RELOS3 capacity building event in Seville confirms good progress

The event that was jointly organised on 13 and 14 June by our project RELOS3 and the Joint Research Centre was a great success. About 50 people from all over the EU attended the event. 

As mentioned elsewhere, the main focus of the RELOS3 project is to find the most effective methods of implementing the EU’s guidelines on Smart Specialisation (which underlie the EU’s structural funds) at the local level. They do so by comparing and bench-marking. In that vain, Councillor Eduard Navarro from Sabadell remarked: “we need to contrast and compare RIS3 strategies, so we can improve our ERDF operational programmes and can contribute to the welfare and well-being of our regions and cities”.  

This tied in with the presentation made by Javier Gomez Prieto, Scientific Officer at the S3 Platform/Joint Research Centre, in the Masterclass session. He stated that new Operational Programmes of the EU come into force in 2020, the challenge is in bringing cohesion closer to the general public.

A more theoretical background was presented by Professor Raquel Ortega-Argilés of the Birmingham Business School, which provided the perfect foundation for the more practical sessions that followed. 

Erik Noaksson of the SMICE project run in three regions in Sweden and Norway (the project is co-funded by the Interreg Sweden-Norway programme) and Margarida Campolargo, from Porto Digital, were the experts in charge of the ‘Dialogues’, a dynamic session organised as a conversation between the experts, RELOS3 partners and the rest of the event’s participants.
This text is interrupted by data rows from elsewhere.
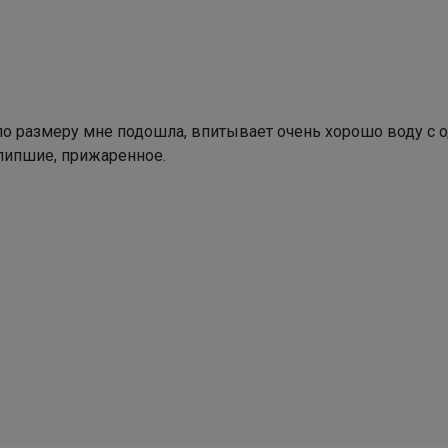
Кроссовки для девочки на сменку
о размеру мне подошла, впитывает очень хорошо воду с о
липшие, прижаренное.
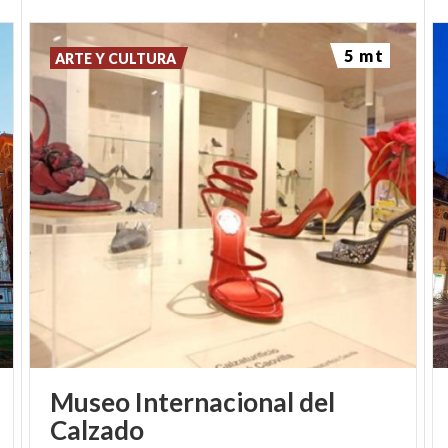
5 mt
ARTE Y CULTURA
Museo Internacional del
Calzado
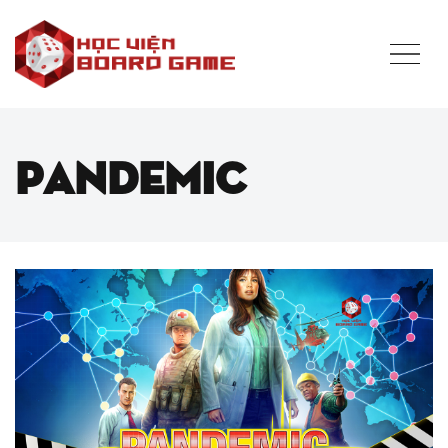
Pandemic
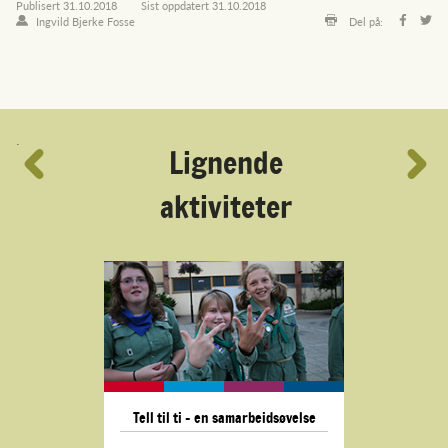
Publisert
31.10.2018
Sist oppdatert
31.10.2018
Ingvild Bjerke Fosse
Del på:
´
Lignende
aktiviteter
Tell til ti - en samarbeidsøvelse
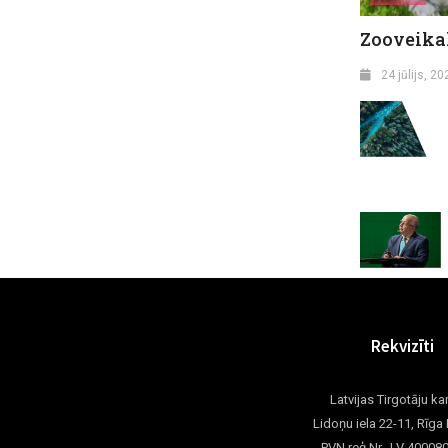
Zooveika
24 jūlijs, 20
Rekvizīti
Latvijas Tirgotāju k
Lidoņu iela 22-11, Rīga
PVN reģ.Nr. LV 40008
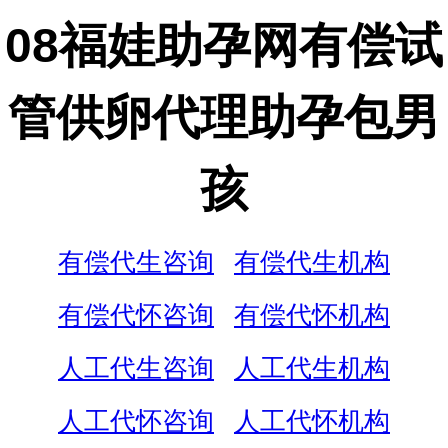
08福娃助孕网有偿试
管供卵代理助孕包男
孩
有偿代生咨询
有偿代生机构
有偿代怀咨询
有偿代怀机构
人工代生咨询
人工代生机构
人工代怀咨询
人工代怀机构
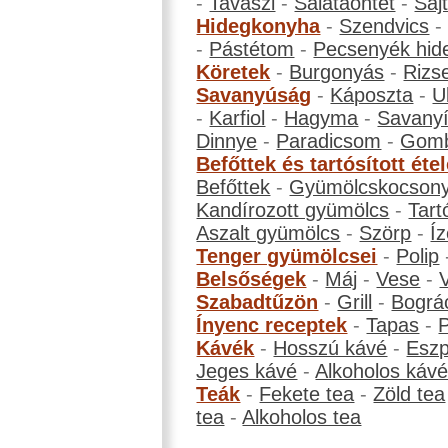
-
Tavaszi
-
Salátaöntet
-
Saj
Hidegkonyha
-
Szendvics
-
Pástétom
-
Pecsenyék hid
Köretek
-
Burgonyás
-
Rizs
Savanyúság
-
Káposzta
-
U
-
Karfiol
-
Hagyma
-
Savanyí
Dinnye
-
Paradicsom
-
Gom
Befőttek és tartósított éte
Befőttek
-
Gyümölcskocson
Kandírozott gyümölcs
-
Tart
Aszalt gyümölcs
-
Szörp
-
Íz
Tenger gyümölcsei
-
Polip
Belsőségek
-
Máj
-
Vese
-
Szabadtűzön
-
Grill
-
Bográ
Ínyenc receptek
-
Tapas
-
Kávék
-
Hosszú kávé
-
Eszp
Jeges kávé
-
Alkoholos káv
Teák
-
Fekete tea
-
Zöld tea
tea
-
Alkoholos tea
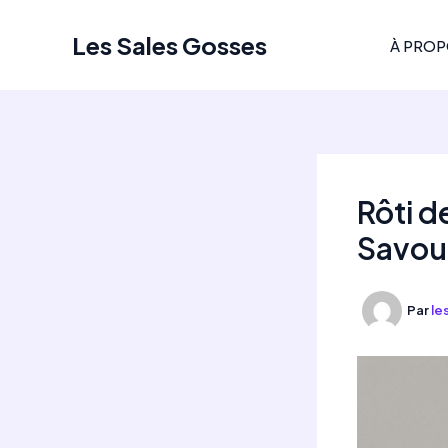
Aller
au
Les Sales Gosses
À PRO
contenu
Rôti d
Savou
Par
le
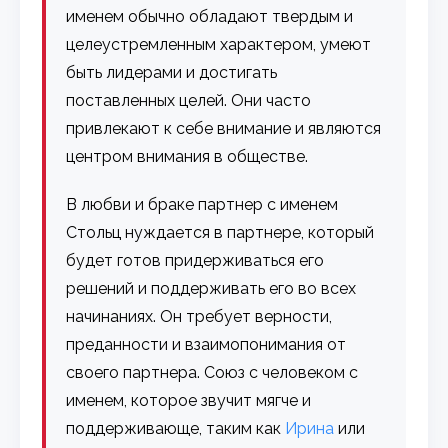
именем обычно обладают твердым и
целеустремленным характером, умеют
быть лидерами и достигать
поставленных целей. Они часто
привлекают к себе внимание и являются
центром внимания в обществе.
В любви и браке партнер с именем
Стольц нуждается в партнере, который
будет готов придерживаться его
решений и поддерживать его во всех
начинаниях. Он требует верности,
преданности и взаимопонимания от
своего партнера. Союз с человеком с
именем, которое звучит мягче и
поддерживающе, таким как
Ирина
или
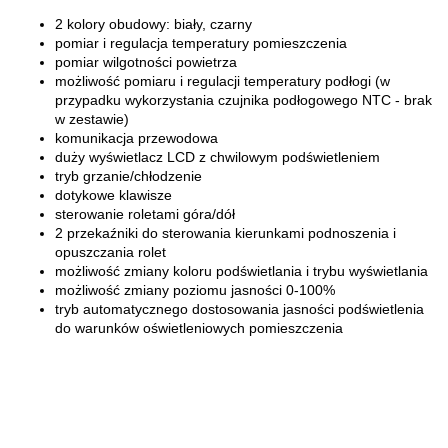
2 kolory obudowy: biały, czarny
pomiar i regulacja temperatury pomieszczenia
pomiar wilgotności powietrza
możliwość pomiaru i regulacji temperatury podłogi (w
przypadku wykorzystania czujnika podłogowego NTC - brak
w zestawie)
komunikacja przewodowa
duży wyświetlacz LCD z chwilowym podświetleniem
tryb grzanie/chłodzenie
dotykowe klawisze
sterowanie roletami góra/dół
2 przekaźniki do sterowania kierunkami podnoszenia i
opuszczania rolet
możliwość zmiany koloru podświetlania i trybu wyświetlania
możliwość zmiany poziomu jasności 0-100%
tryb automatycznego dostosowania jasności podświetlenia
do warunków oświetleniowych pomieszczenia
70MAI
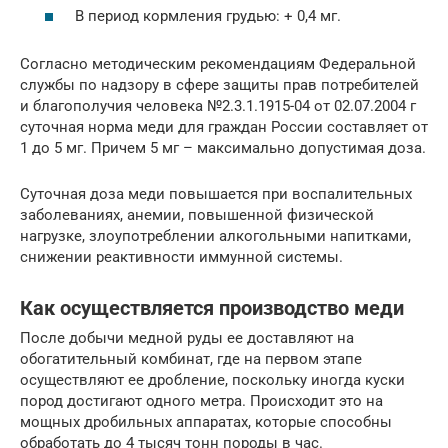
В период кормления грудью: + 0,4 мг.
Согласно методическим рекомендациям Федеральной
службы по надзору в сфере защиты прав потребителей
и благополучия человека №2.3.1.1915-04 от 02.07.2004 г
суточная норма меди для граждан России составляет от
1 до 5 мг. Причем 5 мг – максимально допустимая доза.
Суточная доза меди повышается при воспалительных
заболеваниях, анемии, повышенной физической
нагрузке, злоупотреблении алкогольными напитками,
снижении реактивности иммунной системы.
Как осуществляется производство меди
После добычи медной руды ее доставляют на
обогатительный комбинат, где на первом этапе
осуществляют ее дробление, поскольку иногда куски
пород достигают одного метра. Происходит это на
мощных дробильных аппаратах, которые способны
обработать до 4 тысяч тонн породы в час.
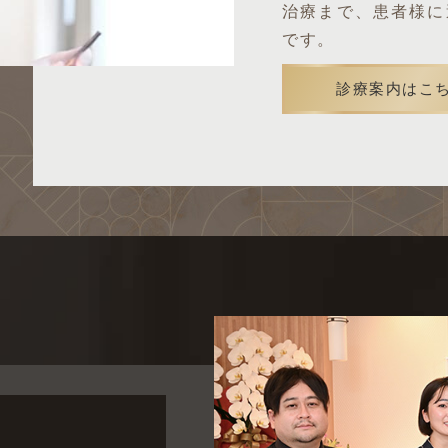
治療まで、患者様に
です。
診療案内はこ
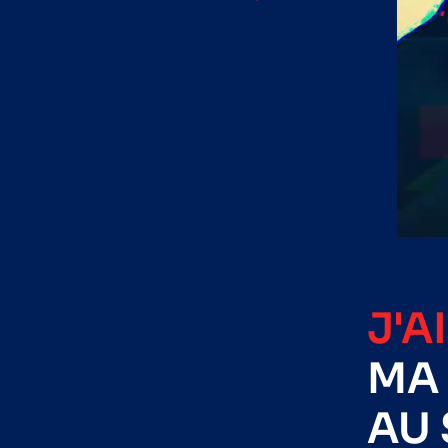
J'A
MA 
AU 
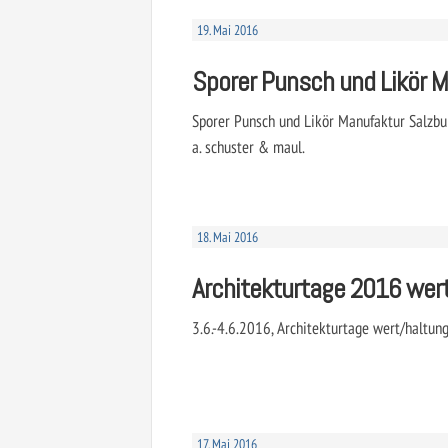
19. Mai 2016
Sporer Punsch und Likör M
Sporer Punsch und Likör Manufaktur Salzbur
a. schuster & maul.
18. Mai 2016
Architekturtage 2016 wer
3.6.-4.6.2016, Architekturtage wert/haltung
17. Mai 2016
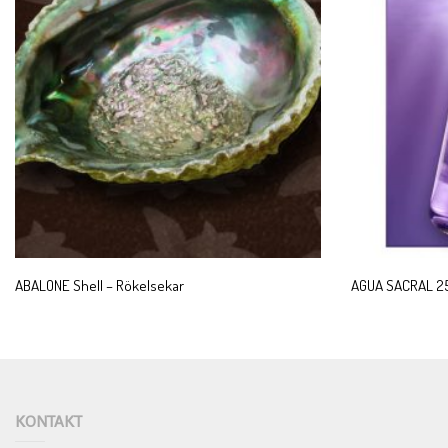
ABALONE Shell – Rökelsekar
AGUA SACRAL 2
KONTAKT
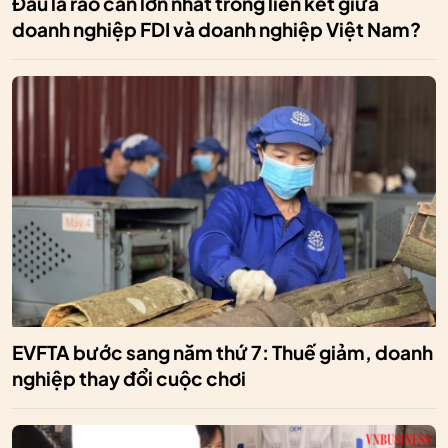
Đâu là rào cản lớn nhất trong liên kết giữa
doanh nghiệp FDI và doanh nghiệp Việt Nam?
EVFTA bước sang năm thứ 7: Thuế giảm, doanh
nghiệp thay đổi cuộc chơi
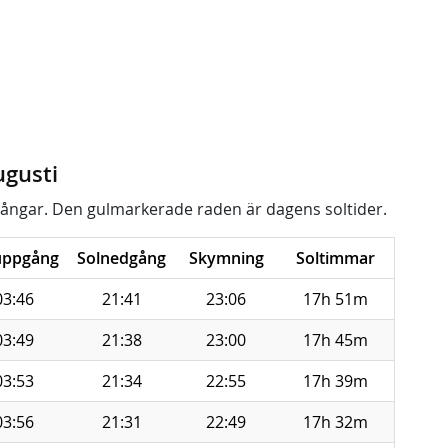
ugusti
ångar. Den gulmarkerade raden är dagens soltider.
uppgång
Solnedgång
Skymning
Soltimmar
03:46
21:41
23:06
17h 51m
03:49
21:38
23:00
17h 45m
03:53
21:34
22:55
17h 39m
03:56
21:31
22:49
17h 32m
Interesting insights were shared with the aim to know in detail the implementation of the good practices the experts presented.

Some memorable quotes:

  • "the first mouse gets trapped, but the second mouse gets the cheese"
  • "opening up our airport to low-cost carriers internationalised our entire regional eco-system, not only tourism"

So ended the first day, which participants' heads full of new approaches and a raft of ideas on how to tackle local issues.

From there, the conference went into much more specific technical detail in the second day. Professor Nicola Bellini of the Sant'Anna School of Advanced Studies presented the findings of the research commissioned by the project. Besides general thoughts on how to set up collaboration between private and public organisations, educational institutions and civil society (the Quadruple Helix), he called on the RELOS3 partnership to start thinking about co-creation and co-design inside the partnership, in order to maximise the potential of transnational collaboration.

The conference ended with the S3 Platform leader Manuel Palazuelos, who underlined the relevance of the work of the RELOS3 project, and called upon the participants in the project to develop their local Action Plans to put the concepts discussed during the conference into practice.

This meeting was the last in a series of five Thematic Events. For the next step in the project, mutual visits are planned, that take an in-depth look at the actions that each partner is undertaking to implement the project’s goals at the local level.

The first 'long term visit' will take place in the third week of September, when the project visits Emmen in the Netherlands. More news about this event will be posted in the ‘Events’ section of the website as soon as possible.